■ **YOUR INSTRUCTIONS**
Exactly as they appear, restate the lines of the material, from the first through the one containing "This screenshot has height=2576, width=553.".

——

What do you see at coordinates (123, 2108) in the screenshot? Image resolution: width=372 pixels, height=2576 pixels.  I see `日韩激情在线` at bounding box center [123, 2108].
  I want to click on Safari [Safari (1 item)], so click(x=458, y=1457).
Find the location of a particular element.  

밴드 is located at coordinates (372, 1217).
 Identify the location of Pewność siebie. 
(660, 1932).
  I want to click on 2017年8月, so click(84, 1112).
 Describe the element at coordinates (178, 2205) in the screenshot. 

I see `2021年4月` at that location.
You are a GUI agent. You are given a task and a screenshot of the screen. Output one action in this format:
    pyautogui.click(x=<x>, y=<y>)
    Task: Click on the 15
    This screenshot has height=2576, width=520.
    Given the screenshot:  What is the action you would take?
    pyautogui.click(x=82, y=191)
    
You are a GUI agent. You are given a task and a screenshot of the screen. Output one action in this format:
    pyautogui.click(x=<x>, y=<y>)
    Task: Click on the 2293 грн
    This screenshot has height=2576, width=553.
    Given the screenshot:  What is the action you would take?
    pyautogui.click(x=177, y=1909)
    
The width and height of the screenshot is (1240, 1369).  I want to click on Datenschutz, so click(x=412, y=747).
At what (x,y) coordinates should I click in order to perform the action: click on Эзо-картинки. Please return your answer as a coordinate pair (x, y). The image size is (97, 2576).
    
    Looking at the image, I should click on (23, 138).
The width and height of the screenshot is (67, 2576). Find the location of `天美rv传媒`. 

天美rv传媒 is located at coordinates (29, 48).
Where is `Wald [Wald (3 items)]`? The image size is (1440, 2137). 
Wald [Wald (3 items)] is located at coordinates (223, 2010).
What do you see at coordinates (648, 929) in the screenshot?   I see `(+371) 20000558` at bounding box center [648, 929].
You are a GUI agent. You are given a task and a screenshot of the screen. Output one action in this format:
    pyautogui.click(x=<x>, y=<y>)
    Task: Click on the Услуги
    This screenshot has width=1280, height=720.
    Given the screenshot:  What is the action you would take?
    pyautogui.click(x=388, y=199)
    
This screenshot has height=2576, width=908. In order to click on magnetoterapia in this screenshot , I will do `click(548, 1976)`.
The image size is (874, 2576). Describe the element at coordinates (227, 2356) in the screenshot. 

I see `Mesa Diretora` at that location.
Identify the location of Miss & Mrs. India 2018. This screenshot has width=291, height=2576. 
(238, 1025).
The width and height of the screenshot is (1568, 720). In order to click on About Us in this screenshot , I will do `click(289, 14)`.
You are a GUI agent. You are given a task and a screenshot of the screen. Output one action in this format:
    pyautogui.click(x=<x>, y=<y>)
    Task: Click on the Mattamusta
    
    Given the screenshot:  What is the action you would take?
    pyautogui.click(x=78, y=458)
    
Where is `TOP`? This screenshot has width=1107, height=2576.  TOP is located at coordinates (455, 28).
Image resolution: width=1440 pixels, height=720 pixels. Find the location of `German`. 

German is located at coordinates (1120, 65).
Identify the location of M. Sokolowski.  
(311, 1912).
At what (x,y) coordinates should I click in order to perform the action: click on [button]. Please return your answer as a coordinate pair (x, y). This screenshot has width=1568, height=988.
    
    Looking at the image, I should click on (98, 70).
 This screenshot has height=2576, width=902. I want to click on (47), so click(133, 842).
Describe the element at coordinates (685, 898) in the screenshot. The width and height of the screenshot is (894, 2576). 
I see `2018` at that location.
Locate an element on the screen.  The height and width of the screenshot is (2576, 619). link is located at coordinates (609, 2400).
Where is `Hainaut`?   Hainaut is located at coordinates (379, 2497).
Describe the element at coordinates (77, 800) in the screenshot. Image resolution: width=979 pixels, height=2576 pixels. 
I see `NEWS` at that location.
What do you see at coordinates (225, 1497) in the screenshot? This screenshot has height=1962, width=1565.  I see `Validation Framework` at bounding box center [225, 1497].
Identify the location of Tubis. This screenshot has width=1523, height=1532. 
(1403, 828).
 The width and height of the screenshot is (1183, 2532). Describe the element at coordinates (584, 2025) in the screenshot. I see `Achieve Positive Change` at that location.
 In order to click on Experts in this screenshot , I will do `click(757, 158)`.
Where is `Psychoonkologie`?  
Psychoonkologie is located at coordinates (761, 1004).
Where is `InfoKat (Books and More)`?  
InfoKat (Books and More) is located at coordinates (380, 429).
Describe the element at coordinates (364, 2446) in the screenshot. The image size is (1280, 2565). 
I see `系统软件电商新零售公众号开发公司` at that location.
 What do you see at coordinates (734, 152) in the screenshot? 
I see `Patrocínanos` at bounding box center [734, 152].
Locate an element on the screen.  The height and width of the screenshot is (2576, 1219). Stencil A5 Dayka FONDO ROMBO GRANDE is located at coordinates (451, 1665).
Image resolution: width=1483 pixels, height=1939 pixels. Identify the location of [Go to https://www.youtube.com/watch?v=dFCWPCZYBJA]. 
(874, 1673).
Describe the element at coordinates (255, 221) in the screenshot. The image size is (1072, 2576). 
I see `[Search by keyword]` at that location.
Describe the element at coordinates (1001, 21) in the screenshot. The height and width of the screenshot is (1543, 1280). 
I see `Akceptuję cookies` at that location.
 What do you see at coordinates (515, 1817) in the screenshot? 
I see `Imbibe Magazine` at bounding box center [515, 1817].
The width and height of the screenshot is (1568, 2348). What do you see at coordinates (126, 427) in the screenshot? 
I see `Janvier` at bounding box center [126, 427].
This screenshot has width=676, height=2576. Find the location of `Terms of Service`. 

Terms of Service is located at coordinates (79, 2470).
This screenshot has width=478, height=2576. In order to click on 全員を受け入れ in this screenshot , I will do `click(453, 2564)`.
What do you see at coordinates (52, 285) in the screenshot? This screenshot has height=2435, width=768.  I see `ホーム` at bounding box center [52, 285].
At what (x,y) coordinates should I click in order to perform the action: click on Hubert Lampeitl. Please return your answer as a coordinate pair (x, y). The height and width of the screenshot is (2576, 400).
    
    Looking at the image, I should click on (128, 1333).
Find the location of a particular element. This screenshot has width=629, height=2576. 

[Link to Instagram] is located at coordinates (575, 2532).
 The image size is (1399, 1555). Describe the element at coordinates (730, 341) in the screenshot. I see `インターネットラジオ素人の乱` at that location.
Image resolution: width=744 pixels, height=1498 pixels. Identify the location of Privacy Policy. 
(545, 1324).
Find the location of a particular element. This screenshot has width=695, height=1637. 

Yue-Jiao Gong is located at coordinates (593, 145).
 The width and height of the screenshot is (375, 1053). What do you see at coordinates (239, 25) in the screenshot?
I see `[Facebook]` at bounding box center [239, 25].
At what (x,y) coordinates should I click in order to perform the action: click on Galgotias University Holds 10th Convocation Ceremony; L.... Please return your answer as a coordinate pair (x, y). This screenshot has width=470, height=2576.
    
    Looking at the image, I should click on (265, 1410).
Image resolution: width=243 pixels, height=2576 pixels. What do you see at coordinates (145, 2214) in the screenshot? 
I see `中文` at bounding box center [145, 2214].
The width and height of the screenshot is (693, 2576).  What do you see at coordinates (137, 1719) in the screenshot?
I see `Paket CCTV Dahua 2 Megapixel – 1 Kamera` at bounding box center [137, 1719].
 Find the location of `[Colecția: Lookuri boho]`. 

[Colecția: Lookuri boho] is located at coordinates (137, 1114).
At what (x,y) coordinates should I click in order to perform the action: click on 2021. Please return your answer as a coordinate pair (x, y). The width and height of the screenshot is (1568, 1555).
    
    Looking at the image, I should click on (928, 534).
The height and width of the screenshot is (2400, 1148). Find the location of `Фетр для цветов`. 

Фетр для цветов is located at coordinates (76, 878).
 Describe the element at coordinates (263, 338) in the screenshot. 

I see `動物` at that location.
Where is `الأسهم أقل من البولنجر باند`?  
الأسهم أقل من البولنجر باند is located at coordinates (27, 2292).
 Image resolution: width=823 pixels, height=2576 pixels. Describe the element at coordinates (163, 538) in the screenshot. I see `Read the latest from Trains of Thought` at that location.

——

■ **THE ANSWER**
What do you see at coordinates (123, 2108) in the screenshot? Image resolution: width=372 pixels, height=2576 pixels.  I see `日韩激情在线` at bounding box center [123, 2108].
  I want to click on Safari [Safari (1 item)], so click(x=458, y=1457).
Find the location of a particular element.  

밴드 is located at coordinates (372, 1217).
 Identify the location of Pewność siebie. 
(660, 1932).
  I want to click on 2017年8月, so click(84, 1112).
 Describe the element at coordinates (178, 2205) in the screenshot. 

I see `2021年4月` at that location.
You are a GUI agent. You are given a task and a screenshot of the screen. Output one action in this format:
    pyautogui.click(x=<x>, y=<y>)
    Task: Click on the 15
    This screenshot has height=2576, width=520.
    Given the screenshot:  What is the action you would take?
    pyautogui.click(x=82, y=191)
    
You are a GUI agent. You are given a task and a screenshot of the screen. Output one action in this format:
    pyautogui.click(x=<x>, y=<y>)
    Task: Click on the 2293 грн
    This screenshot has height=2576, width=553.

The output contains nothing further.